EXERCISE AIM: Report each line of the data below in which "airdrop" appears.
*** EXTRACTED INFORMATION Section Begins ***
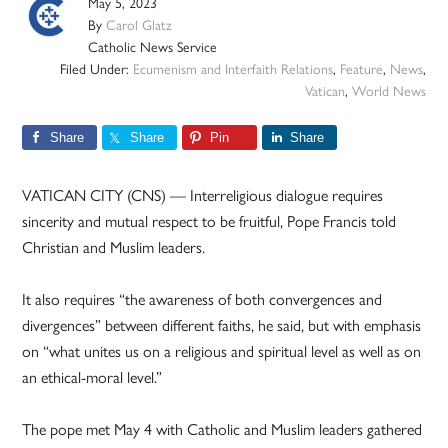
May 5, 2023
By
Carol Glatz
Catholic News Service
Filed Under:
Ecumenism and Interfaith Relations
,
Feature
,
News
,
Vatican
,
World News
Share
Share
Pin
Share
VATICAN CITY (CNS) — Interreligious dialogue requires
sincerity and mutual respect to be fruitful, Pope Francis told
Christian and Muslim leaders.
It also requires “the awareness of both convergences and
divergences” between different faiths, he said, but with emphasis
on “what unites us on a religious and spiritual level as well as on
an ethical-moral level.”
The pope met May 4 with Catholic and Muslim leaders gathered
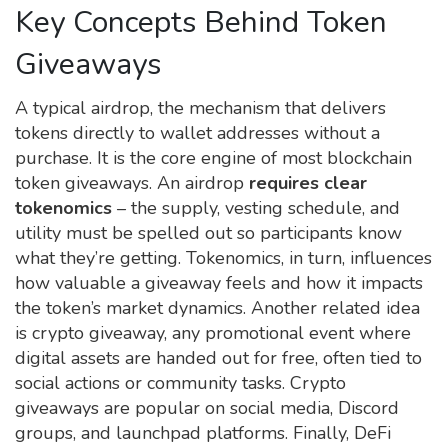
Key Concepts Behind Token
Giveaways
A typical
airdrop
,
the mechanism that delivers
tokens directly to wallet addresses without a
purchase
. It is the core engine of most blockchain
token giveaways. An airdrop
requires clear
tokenomics
– the supply, vesting schedule, and
utility must be spelled out so participants know
what they’re getting. Tokenomics, in turn, influences
how valuable a giveaway feels and how it impacts
the token’s market dynamics. Another related idea
is
crypto giveaway
,
any promotional event where
digital assets are handed out for free, often tied to
social actions or community tasks
. Crypto
giveaways are popular on social media, Discord
groups, and launchpad platforms. Finally,
DeFi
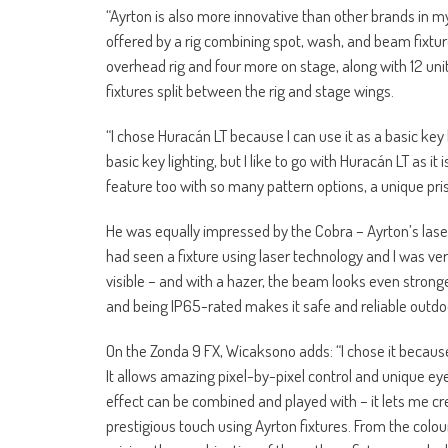
“Ayrton is also more innovative than other brands in m
offered by a rig combining spot, wash, and beam fixture
overhead rig and four more on stage, along with 12 uni
fixtures split between the rig and stage wings.
“I chose Huracán LT because I can use it as a basic key
basic key lighting, but I like to go with Huracán LT as it 
feature too with so many pattern options, a unique pris
He was equally impressed by the Cobra – Ayrton’s laser
had seen a fixture using laser technology and I was very 
visible – and with a hazer, the beam looks even strong
and being IP65-rated makes it safe and reliable outdo
On the Zonda 9 FX, Wicaksono adds: “I chose it because o
It allows amazing pixel-by-pixel control and unique eye
effect can be combined and played with – it lets me cr
prestigious touch using Ayrton fixtures. From the colou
*** EXTRACTED INFORMATION Section Ends ***
ANSWER TO THE EXERCISE:
airdrop
token giveaways. An airdrop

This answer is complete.